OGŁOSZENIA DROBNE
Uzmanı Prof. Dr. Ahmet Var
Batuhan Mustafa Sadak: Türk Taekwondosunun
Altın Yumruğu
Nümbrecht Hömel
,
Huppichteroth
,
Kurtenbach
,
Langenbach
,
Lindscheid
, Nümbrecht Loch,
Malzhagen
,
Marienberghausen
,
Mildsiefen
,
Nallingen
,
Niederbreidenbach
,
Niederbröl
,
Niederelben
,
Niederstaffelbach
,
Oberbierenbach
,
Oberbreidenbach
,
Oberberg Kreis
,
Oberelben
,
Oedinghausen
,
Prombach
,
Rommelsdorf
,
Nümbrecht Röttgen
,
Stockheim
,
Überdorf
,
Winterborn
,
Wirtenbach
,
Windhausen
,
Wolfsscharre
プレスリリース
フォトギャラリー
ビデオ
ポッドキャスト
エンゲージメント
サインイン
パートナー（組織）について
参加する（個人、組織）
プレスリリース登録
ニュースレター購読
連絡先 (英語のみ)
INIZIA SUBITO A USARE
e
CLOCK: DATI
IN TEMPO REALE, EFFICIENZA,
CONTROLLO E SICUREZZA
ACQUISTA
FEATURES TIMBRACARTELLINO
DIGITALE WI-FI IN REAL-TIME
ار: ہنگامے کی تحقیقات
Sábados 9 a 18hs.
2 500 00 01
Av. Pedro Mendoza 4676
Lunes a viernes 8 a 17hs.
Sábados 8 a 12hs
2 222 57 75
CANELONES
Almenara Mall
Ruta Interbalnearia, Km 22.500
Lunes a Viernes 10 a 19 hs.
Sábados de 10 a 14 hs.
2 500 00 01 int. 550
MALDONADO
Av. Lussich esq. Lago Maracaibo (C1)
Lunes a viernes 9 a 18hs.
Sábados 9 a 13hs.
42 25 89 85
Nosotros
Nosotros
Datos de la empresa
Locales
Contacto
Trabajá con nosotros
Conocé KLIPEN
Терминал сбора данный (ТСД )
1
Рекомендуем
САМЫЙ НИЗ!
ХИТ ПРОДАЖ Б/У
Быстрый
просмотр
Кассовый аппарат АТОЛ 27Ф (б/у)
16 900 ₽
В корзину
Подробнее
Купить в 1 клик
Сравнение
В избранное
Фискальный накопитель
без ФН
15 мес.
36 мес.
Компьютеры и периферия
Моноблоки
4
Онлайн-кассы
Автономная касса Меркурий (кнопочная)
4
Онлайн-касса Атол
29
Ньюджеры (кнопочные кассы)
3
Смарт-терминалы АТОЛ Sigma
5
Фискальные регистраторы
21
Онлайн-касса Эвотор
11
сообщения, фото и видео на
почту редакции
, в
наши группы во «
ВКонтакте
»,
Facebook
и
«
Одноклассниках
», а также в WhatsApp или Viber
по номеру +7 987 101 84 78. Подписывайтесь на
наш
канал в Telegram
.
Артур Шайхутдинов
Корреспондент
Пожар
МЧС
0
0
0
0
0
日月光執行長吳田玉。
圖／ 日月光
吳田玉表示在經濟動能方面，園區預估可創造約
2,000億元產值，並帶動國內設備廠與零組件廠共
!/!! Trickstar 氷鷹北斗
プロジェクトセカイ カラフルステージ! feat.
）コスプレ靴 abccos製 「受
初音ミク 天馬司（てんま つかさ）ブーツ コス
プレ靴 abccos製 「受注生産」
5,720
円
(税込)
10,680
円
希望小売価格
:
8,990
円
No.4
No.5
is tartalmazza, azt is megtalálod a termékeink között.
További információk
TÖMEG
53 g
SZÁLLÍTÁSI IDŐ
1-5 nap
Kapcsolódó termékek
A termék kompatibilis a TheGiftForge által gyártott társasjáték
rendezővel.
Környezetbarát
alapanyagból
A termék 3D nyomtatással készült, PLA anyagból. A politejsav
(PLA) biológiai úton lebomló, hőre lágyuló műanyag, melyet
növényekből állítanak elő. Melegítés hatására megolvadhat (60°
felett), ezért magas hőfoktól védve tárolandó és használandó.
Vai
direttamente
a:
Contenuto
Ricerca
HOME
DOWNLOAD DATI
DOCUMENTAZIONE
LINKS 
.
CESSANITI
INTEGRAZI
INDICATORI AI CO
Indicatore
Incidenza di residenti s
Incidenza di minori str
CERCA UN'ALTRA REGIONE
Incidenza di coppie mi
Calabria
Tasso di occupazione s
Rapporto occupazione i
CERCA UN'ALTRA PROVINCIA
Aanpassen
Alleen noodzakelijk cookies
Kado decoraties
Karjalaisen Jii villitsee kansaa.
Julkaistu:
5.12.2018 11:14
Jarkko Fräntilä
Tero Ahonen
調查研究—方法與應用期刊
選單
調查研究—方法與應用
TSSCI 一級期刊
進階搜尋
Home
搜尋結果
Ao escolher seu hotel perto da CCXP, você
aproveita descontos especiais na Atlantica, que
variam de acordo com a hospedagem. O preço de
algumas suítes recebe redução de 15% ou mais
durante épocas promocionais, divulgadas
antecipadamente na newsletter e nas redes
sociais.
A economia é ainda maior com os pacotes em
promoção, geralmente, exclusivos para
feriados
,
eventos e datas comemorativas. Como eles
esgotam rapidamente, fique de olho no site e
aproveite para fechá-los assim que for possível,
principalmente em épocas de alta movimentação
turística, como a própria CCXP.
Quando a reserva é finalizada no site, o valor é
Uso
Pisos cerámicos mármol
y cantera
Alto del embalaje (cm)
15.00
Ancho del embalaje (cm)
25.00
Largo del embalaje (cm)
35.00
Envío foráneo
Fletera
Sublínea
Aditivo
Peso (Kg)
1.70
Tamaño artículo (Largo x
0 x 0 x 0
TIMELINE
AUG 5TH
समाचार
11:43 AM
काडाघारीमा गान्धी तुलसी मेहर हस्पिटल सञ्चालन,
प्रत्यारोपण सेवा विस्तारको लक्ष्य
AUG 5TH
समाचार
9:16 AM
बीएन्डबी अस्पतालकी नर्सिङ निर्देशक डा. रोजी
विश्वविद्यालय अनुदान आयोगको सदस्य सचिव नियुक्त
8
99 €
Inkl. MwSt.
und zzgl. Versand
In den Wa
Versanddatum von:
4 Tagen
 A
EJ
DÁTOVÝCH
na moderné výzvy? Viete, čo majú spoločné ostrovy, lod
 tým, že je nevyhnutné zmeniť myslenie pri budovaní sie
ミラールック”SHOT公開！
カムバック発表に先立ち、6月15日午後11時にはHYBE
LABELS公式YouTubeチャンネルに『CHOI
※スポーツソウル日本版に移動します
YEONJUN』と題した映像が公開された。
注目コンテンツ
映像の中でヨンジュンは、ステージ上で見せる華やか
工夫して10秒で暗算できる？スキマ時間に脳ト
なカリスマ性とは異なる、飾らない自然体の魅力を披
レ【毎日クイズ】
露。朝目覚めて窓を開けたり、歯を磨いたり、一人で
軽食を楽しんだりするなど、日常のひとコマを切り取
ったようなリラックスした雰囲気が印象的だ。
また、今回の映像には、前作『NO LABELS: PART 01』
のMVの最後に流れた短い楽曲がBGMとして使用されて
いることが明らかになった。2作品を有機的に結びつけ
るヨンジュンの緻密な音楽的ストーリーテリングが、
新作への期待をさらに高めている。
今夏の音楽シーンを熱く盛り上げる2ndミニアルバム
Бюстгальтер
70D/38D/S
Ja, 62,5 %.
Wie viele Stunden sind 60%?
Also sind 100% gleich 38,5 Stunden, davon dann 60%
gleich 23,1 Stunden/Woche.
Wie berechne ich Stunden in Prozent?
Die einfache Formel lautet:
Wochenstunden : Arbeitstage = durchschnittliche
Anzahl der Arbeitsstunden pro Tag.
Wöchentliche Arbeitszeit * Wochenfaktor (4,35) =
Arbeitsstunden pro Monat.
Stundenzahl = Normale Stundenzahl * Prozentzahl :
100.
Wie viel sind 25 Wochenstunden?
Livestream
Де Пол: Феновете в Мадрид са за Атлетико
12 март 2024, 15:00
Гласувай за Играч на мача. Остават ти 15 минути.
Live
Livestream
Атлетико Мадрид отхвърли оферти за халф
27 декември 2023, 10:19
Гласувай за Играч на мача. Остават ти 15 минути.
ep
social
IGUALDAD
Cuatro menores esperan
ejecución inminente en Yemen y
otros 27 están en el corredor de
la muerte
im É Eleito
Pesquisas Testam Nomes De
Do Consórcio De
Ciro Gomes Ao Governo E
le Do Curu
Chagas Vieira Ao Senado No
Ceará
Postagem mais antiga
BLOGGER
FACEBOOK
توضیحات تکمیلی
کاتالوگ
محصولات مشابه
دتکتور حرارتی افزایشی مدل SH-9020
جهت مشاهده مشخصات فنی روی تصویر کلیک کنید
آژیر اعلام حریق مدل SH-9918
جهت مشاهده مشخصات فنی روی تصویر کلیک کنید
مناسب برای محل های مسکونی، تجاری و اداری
==================================================
Could you please copy the lines above exactly, beginning at the first and ending at the line that contains "Компьютеры и периферия"?

OGŁOSZENIA DROBNE
Uzmanı Prof. Dr. Ahmet Var
Batuhan Mustafa Sadak: Türk Taekwondosunun
Altın Yumruğu
Nümbrecht Hömel
,
Huppichteroth
,
Kurtenbach
,
Langenbach
,
Lindscheid
, Nümbrecht Loch,
Malzhagen
,
Marienberghausen
,
Mildsiefen
,
Nallingen
,
Niederbreidenbach
,
Niederbröl
,
Niederelben
,
Niederstaffelbach
,
Oberbierenbach
,
Oberbreidenbach
,
Oberberg Kreis
,
Oberelben
,
Oedinghausen
,
Prombach
,
Rommelsdorf
,
Nümbrecht Röttgen
,
Stockheim
,
Überdorf
,
Winterborn
,
Wirtenbach
,
Windhausen
,
Wolfsscharre
プレスリリース
フォトギャラリー
ビデオ
ポッドキャスト
エンゲージメント
サインイン
パートナー（組織）について
参加する（個人、組織）
プレスリリース登録
ニュースレター購読
連絡先 (英語のみ)
INIZIA SUBITO A USARE
e
CLOCK: DATI
IN TEMPO REALE, EFFICIENZA,
CONTROLLO E SICUREZZA
ACQUISTA
FEATURES TIMBRACARTELLINO
DIGITALE WI-FI IN REAL-TIME
ار: ہنگامے کی تحقیقات
Sábados 9 a 18hs.
2 500 00 01
Av. Pedro Mendoza 4676
Lunes a viernes 8 a 17hs.
Sábados 8 a 12hs
2 222 57 75
CANELONES
Almenara Mall
Ruta Interbalnearia, Km 22.500
Lunes a Viernes 10 a 19 hs.
Sábados de 10 a 14 hs.
2 500 00 01 int. 550
MALDONADO
Av. Lussich esq. Lago Maracaibo (C1)
Lunes a viernes 9 a 18hs.
Sábados 9 a 13hs.
42 25 89 85
Nosotros
Nosotros
Datos de la empresa
Locales
Contacto
Trabajá con nosotros
Conocé KLIPEN
Терминал сбора данный (ТСД )
1
Рекомендуем
САМЫЙ НИЗ!
ХИТ ПРОДАЖ Б/У
Быстрый
просмотр
Кассовый аппарат АТОЛ 27Ф (б/у)
16 900 ₽
В корзину
Подробнее
Купить в 1 клик
Сравнение
В избранное
Фискальный накопитель
без ФН
15 мес.
36 мес.
Компьютеры и периферия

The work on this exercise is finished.